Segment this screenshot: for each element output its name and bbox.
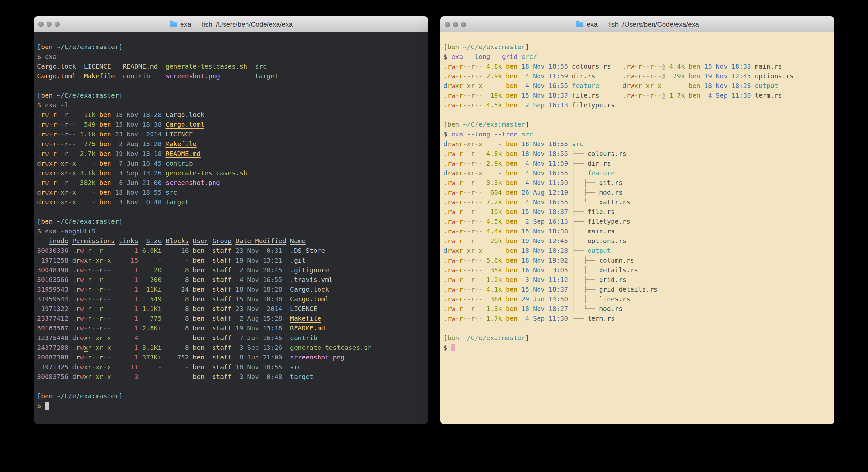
permission-char: r <box>99 276 103 284</box>
text-segment: staff <box>212 266 231 274</box>
text-segment <box>231 334 236 342</box>
permission-char: . <box>37 140 41 148</box>
text-segment <box>502 82 506 90</box>
text-segment <box>568 276 572 284</box>
text-segment <box>205 295 212 303</box>
permission-char: x <box>467 247 471 255</box>
permission-char: x <box>60 188 64 196</box>
text-segment <box>282 334 290 342</box>
permission-char: x <box>107 373 111 381</box>
text-segment <box>502 276 506 284</box>
permission-char: - <box>68 169 72 177</box>
text-segment <box>665 62 669 70</box>
permission-char: - <box>72 150 76 157</box>
permission-char: - <box>57 169 60 177</box>
text-segment: ] <box>525 43 529 51</box>
text-segment <box>482 101 486 109</box>
text-segment: Cargo.lock <box>165 111 204 119</box>
permission-char: w <box>45 130 49 138</box>
text-segment: 4 Sep 11:30 <box>521 315 568 322</box>
text-segment <box>518 169 521 177</box>
text-segment <box>68 286 72 293</box>
text-segment: ] <box>525 121 529 128</box>
text-segment: ~/C/e/exa <box>57 217 91 225</box>
permission-char: r <box>76 324 80 332</box>
text-segment <box>463 53 467 60</box>
permission-char: - <box>92 247 96 255</box>
text-segment <box>76 188 80 196</box>
terminal-window-dark: exa — fish /Users/ben/Code/exa/exa [ben … <box>34 17 428 424</box>
permission-char: r <box>88 305 92 313</box>
text-segment <box>502 247 506 255</box>
text-segment <box>502 179 506 186</box>
permission-char: - <box>92 315 96 322</box>
text-segment: : <box>498 334 502 342</box>
minimize-button[interactable] <box>46 22 52 27</box>
permission-char: r <box>76 295 80 303</box>
permission-char: w <box>451 217 455 225</box>
terminal-line: 31959544 .rw-r--r-- 1 549 8 ben staff 15… <box>37 294 428 304</box>
text-segment <box>282 247 290 255</box>
terminal-line: .rw-r--r-- 2.7k ben 19 Nov 13:18 README.… <box>37 149 428 158</box>
text-segment: 1.1Ki <box>142 305 161 313</box>
text-segment <box>247 62 255 70</box>
text-segment: 1 <box>119 344 138 351</box>
text-segment <box>189 373 193 381</box>
terminal-content[interactable]: [ben ~/C/e/exa:master]$ exa --long --gri… <box>440 32 834 424</box>
permission-char: r <box>626 82 630 90</box>
permission-char: - <box>57 140 60 148</box>
permission-char: r <box>471 91 474 99</box>
text-segment: 19k <box>487 91 502 99</box>
close-button[interactable] <box>445 22 450 27</box>
text-segment: 26 Aug 12:19 <box>521 188 568 196</box>
text-segment: --long --tree <box>467 130 518 138</box>
text-segment <box>138 305 142 313</box>
text-segment: - <box>487 140 502 148</box>
permission-char: . <box>443 266 447 274</box>
permission-char: - <box>92 353 96 361</box>
text-segment <box>53 43 57 51</box>
text-segment <box>518 286 521 293</box>
text-segment: $ <box>37 227 45 235</box>
text-segment <box>138 286 142 293</box>
text-segment: 4.5k <box>487 217 502 225</box>
text-segment <box>138 315 142 322</box>
permissions-field: .rw-r--r-- <box>443 237 482 245</box>
permission-char: - <box>96 315 99 322</box>
permissions-field: .rw-r--r-- <box>443 276 482 284</box>
text-segment <box>53 91 57 99</box>
text-segment: $ <box>443 130 451 138</box>
permission-char: - <box>92 324 96 332</box>
minimize-button[interactable] <box>453 22 458 27</box>
text-segment <box>111 169 115 177</box>
title-bar[interactable]: exa — fish /Users/ben/Code/exa/exa <box>440 17 834 32</box>
close-button[interactable] <box>38 22 43 27</box>
text-segment: Makefile <box>84 72 115 80</box>
permission-char: - <box>474 72 478 80</box>
permission-char: r <box>459 315 463 322</box>
text-segment <box>205 353 212 361</box>
text-segment: ben <box>506 82 518 90</box>
text-segment: staff <box>212 324 231 332</box>
permission-char: - <box>642 82 646 90</box>
permission-char: x <box>49 188 53 196</box>
title-bar[interactable]: exa — fish /Users/ben/Code/exa/exa <box>34 17 428 32</box>
text-segment <box>518 266 521 274</box>
text-segment: [ <box>443 43 447 51</box>
permission-char: . <box>443 276 447 284</box>
text-segment: staff <box>212 353 231 361</box>
permissions-field: .rw-r--r-- <box>443 295 482 303</box>
zoom-button[interactable] <box>461 22 466 27</box>
text-segment: ben <box>447 43 459 51</box>
permission-char: . <box>443 188 447 196</box>
text-segment: 31959543 <box>37 286 68 293</box>
text-segment: 18 Nov 18:27 <box>521 305 568 313</box>
permission-char: r <box>459 91 463 99</box>
text-segment: - <box>165 334 189 342</box>
permission-char: x <box>60 159 64 167</box>
text-segment: ├── <box>572 247 587 255</box>
permission-char: r <box>53 121 57 128</box>
terminal-content[interactable]: [ben ~/C/e/exa:master]$ exaCargo.lock LI… <box>34 32 428 424</box>
zoom-button[interactable] <box>55 22 60 27</box>
permission-char: - <box>463 101 467 109</box>
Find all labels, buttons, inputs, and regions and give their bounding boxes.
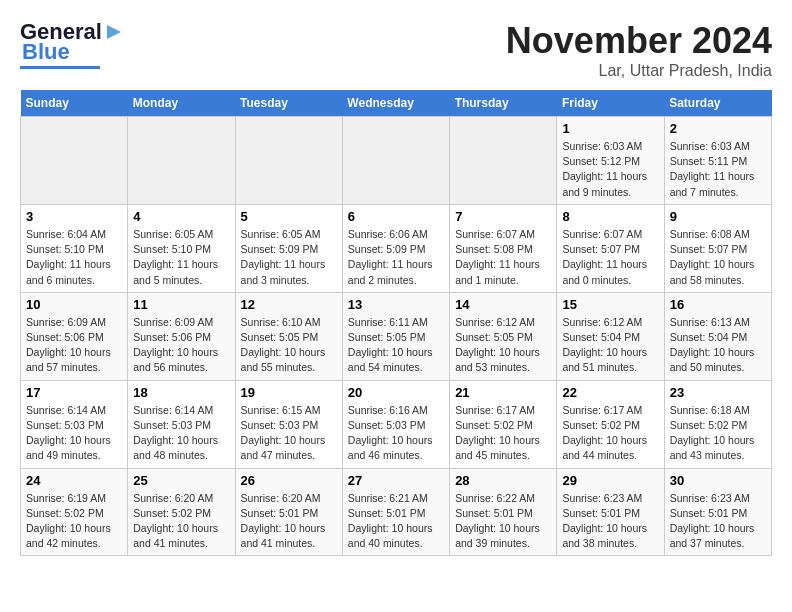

◆ ◆ ◆ ◆ ◆ ◆ ◆

What's needed is a word-for-word retyping of the listing, minus its pictures.

Segment this screenshot: for each element output its name and bbox.
permission-char: r <box>99 276 103 284</box>
text-segment: staff <box>212 266 231 274</box>
text-segment <box>231 334 236 342</box>
permission-char: . <box>37 140 41 148</box>
text-segment <box>502 82 506 90</box>
text-segment <box>568 276 572 284</box>
text-segment <box>205 295 212 303</box>
permission-char: x <box>467 247 471 255</box>
permission-char: x <box>60 188 64 196</box>
text-segment <box>282 334 290 342</box>
permission-char: x <box>107 373 111 381</box>
text-segment <box>502 276 506 284</box>
permission-char: - <box>68 169 72 177</box>
text-segment <box>665 62 669 70</box>
permission-char: - <box>72 150 76 157</box>
permission-char: - <box>57 169 60 177</box>
text-segment: ] <box>525 43 529 51</box>
text-segment <box>482 101 486 109</box>
text-segment: Cargo.lock <box>165 111 204 119</box>
permission-char: w <box>45 130 49 138</box>
text-segment: 4 Sep 11:30 <box>521 315 568 322</box>
text-segment <box>518 169 521 177</box>
text-segment <box>68 286 72 293</box>
text-segment: ] <box>525 121 529 128</box>
text-segment: ~/C/e/exa <box>57 217 91 225</box>
permission-char: r <box>76 324 80 332</box>
text-segment <box>463 53 467 60</box>
permission-char: - <box>92 247 96 255</box>
text-segment <box>76 188 80 196</box>
terminal-window-dark: exa — fish /Users/ben/Code/exa/exa [ben … <box>34 17 428 424</box>
permission-char: r <box>88 305 92 313</box>
text-segment <box>502 247 506 255</box>
text-segment <box>502 179 506 186</box>
permission-char: - <box>92 315 96 322</box>
text-segment: : <box>498 334 502 342</box>
minimize-button[interactable] <box>46 22 52 27</box>
permission-char: r <box>76 295 80 303</box>
permission-char: w <box>451 217 455 225</box>
terminal-line: 31959544 .rw-r--r-- 1 549 8 ben staff 15… <box>37 294 428 304</box>
text-segment <box>282 247 290 255</box>
terminal-line: .rw-r--r-- 2.7k ben 19 Nov 13:18 README.… <box>37 149 428 158</box>
text-segment: 1.1Ki <box>142 305 161 313</box>
text-segment <box>247 62 255 70</box>
text-segment: 1 <box>119 344 138 351</box>
text-segment <box>189 373 193 381</box>
terminal-content[interactable]: [ben ~/C/e/exa:master]$ exa --long --gri… <box>440 32 834 424</box>
permission-char: r <box>626 82 630 90</box>
permission-char: - <box>57 140 60 148</box>
permission-char: r <box>471 91 474 99</box>
text-segment: 19k <box>487 91 502 99</box>
close-button[interactable] <box>445 22 450 27</box>
text-segment: 26 Aug 12:19 <box>521 188 568 196</box>
text-segment: --long --tree <box>467 130 518 138</box>
text-segment <box>138 305 142 313</box>
text-segment: - <box>487 140 502 148</box>
permission-char: . <box>443 266 447 274</box>
permission-char: - <box>92 353 96 361</box>
text-segment <box>53 43 57 51</box>
text-segment <box>518 286 521 293</box>
text-segment: $ <box>37 227 45 235</box>
text-segment <box>138 286 142 293</box>
text-segment: 4.5k <box>487 217 502 225</box>
text-segment <box>138 315 142 322</box>
permissions-field: .rw-r--r-- <box>443 237 482 245</box>
permission-char: - <box>96 315 99 322</box>
permissions-field: .rw-r--r-- <box>443 276 482 284</box>
text-segment <box>53 91 57 99</box>
text-segment: $ <box>443 130 451 138</box>
permission-char: - <box>92 324 96 332</box>
minimize-button[interactable] <box>453 22 458 27</box>
text-segment <box>111 169 115 177</box>
title-bar[interactable]: exa — fish /Users/ben/Code/exa/exa <box>440 17 834 32</box>
close-button[interactable] <box>38 22 43 27</box>
text-segment: Makefile <box>84 72 115 80</box>
permission-char: - <box>474 72 478 80</box>
permission-char: r <box>459 315 463 322</box>
text-segment <box>205 353 212 361</box>
text-segment: ben <box>506 82 518 90</box>
text-segment: staff <box>212 324 231 332</box>
permission-char: - <box>642 82 646 90</box>
permission-char: x <box>49 188 53 196</box>
title-bar[interactable]: exa — fish /Users/ben/Code/exa/exa <box>34 17 428 32</box>
text-segment <box>518 266 521 274</box>
text-segment: [ <box>443 43 447 51</box>
permission-char: . <box>443 276 447 284</box>
text-segment: staff <box>212 353 231 361</box>
permissions-field: .rw-r--r-- <box>443 295 482 303</box>
zoom-button[interactable] <box>461 22 466 27</box>
text-segment: ben <box>447 43 459 51</box>
permission-char: . <box>443 188 447 196</box>
text-segment: 31959543 <box>37 286 68 293</box>
text-segment: 18 Nov 18:27 <box>521 305 568 313</box>
permission-char: r <box>459 91 463 99</box>
text-segment: - <box>165 334 189 342</box>
permission-char: x <box>60 159 64 167</box>
text-segment: ├── <box>572 247 587 255</box>
permission-char: r <box>53 121 57 128</box>
terminal-content[interactable]: [ben ~/C/e/exa:master]$ exaCargo.lock LI… <box>34 32 428 424</box>
zoom-button[interactable] <box>55 22 60 27</box>
permission-char: - <box>463 101 467 109</box>
Find all labels, buttons, inputs, and regions and give their bounding boxes.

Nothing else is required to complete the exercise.